- Task objective
Search the records below for the word "բոլոր", then return every line where it appears.

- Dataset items
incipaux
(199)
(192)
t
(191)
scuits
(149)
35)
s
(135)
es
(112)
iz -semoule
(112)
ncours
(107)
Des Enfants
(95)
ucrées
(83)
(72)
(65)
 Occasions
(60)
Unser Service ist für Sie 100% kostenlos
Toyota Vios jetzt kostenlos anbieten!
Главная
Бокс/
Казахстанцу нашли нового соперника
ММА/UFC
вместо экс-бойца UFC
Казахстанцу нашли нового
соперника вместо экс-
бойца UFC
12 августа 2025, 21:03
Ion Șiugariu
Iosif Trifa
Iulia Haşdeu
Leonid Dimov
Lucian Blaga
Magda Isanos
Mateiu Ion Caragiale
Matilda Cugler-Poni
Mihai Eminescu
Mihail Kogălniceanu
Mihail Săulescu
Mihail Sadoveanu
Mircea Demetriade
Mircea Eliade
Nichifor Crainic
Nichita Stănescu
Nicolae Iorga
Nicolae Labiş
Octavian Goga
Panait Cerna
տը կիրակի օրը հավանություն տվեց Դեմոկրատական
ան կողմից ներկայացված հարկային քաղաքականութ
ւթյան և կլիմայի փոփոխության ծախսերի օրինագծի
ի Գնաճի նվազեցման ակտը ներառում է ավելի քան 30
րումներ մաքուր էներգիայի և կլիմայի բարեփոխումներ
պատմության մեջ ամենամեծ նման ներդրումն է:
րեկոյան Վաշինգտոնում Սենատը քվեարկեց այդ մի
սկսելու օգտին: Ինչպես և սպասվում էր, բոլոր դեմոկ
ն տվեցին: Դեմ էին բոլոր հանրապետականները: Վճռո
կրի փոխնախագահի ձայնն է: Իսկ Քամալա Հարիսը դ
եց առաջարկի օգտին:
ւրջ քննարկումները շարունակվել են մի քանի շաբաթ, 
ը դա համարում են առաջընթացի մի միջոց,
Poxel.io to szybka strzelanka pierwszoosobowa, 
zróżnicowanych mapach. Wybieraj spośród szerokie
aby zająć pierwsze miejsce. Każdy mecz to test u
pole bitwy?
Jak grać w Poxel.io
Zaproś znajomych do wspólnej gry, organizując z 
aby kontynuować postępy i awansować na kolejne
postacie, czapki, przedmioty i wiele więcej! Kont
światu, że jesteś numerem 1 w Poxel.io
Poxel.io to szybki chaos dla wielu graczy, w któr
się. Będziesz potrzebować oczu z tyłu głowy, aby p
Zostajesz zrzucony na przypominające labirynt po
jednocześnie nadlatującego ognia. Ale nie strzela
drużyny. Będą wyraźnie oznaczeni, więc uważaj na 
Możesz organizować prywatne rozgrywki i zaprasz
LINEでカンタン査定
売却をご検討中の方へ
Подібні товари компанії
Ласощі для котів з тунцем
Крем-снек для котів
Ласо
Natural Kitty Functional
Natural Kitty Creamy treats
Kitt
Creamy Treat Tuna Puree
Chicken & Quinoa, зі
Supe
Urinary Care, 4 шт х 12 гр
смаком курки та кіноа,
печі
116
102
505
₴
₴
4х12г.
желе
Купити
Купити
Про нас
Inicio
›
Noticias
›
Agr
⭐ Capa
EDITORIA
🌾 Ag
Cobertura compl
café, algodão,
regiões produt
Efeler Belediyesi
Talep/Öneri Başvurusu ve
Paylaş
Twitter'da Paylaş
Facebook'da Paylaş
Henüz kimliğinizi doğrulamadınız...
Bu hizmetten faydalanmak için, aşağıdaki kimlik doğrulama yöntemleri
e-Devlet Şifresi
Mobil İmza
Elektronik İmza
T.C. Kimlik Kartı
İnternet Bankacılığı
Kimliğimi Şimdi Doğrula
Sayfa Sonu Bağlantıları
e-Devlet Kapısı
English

- Response
սկսելու օգտին: Ինչպես և սպասվում էր, բոլոր դեմոկ
ն տվեցին: Դեմ էին բոլոր հանրապետականները: Վճռո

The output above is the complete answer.